▶ ABOUT THIS TASK
Leave out the pictures. Return every record otherwise untouched.

(RECORDS TO USE begins)

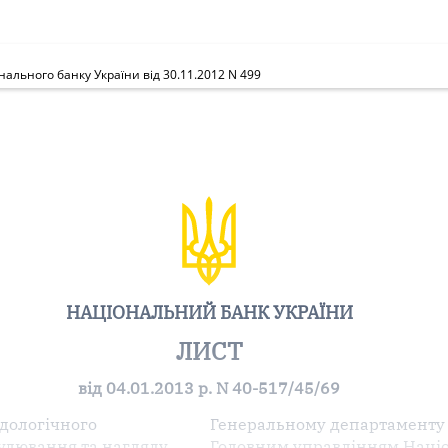
льного банку України від 30.11.2012 N 499
НАЦІОНАЛЬНИЙ БАНК УКРАЇНИ
ЛИСТ
від 04.01.2013 р. N 40-517/45/69
дологічного
Генеральному департаменту 
гулювання та нагляду
Головним управлінням Націо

(RECORDS TO USE ends)

▶ EXPECTED ANSWER
льного банку України від 30.11.2012 N 499
НАЦІОНАЛЬНИЙ БАНК УКРАЇНИ
ЛИСТ
від 04.01.2013 р. N 40-517/45/69
дологічного
Генеральному департаменту 
гулювання та нагляду
Головним управлінням Націо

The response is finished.